What you are asked to do »
Could you restate the entries word for word, without the images?

Records for processing »
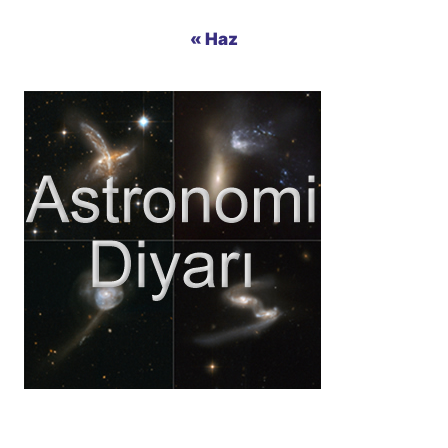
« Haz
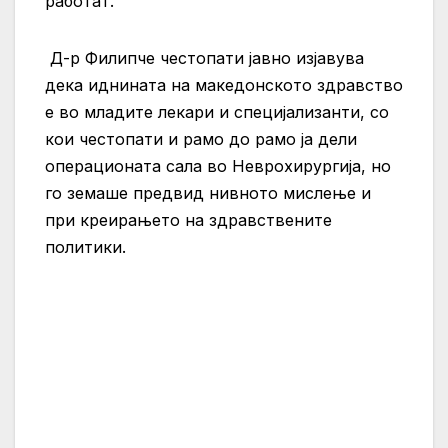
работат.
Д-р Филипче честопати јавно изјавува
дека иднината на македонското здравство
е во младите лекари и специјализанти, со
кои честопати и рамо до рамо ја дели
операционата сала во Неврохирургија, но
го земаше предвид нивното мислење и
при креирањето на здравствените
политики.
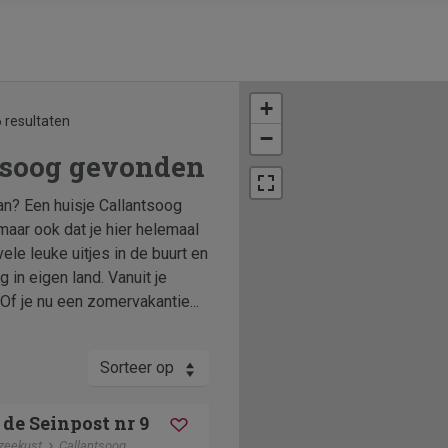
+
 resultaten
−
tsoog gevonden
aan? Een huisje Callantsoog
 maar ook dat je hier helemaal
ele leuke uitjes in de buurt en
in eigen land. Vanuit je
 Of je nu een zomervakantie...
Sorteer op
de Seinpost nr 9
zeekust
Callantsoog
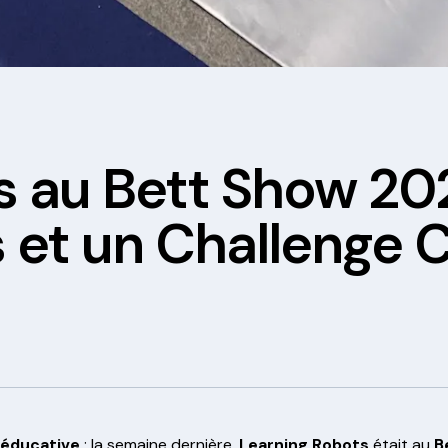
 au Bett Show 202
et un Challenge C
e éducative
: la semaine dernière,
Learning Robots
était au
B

Task solution »
« Haz
работат.
Д-р Филипче честопати јавно изјавува
дека иднината на македонското здравство
е во младите лекари и специјализанти, со
кои честопати и рамо до рамо ја дели
операционата сала во Неврохирургија, но
го земаше предвид нивното мислење и
при креирањето на здравствените
политики.
+
 resultaten
−
tsoog gevonden
aan? Een huisje Callantsoog
 maar ook dat je hier helemaal
ele leuke uitjes in de buurt en
in eigen land. Vanuit je
 Of je nu een zomervakantie...
Sorteer op
de Seinpost nr 9
zeekust
Callantsoog
 au Bett Show 202
et un Challenge C
e éducative
: la semaine dernière,
Learning Robots
était au
B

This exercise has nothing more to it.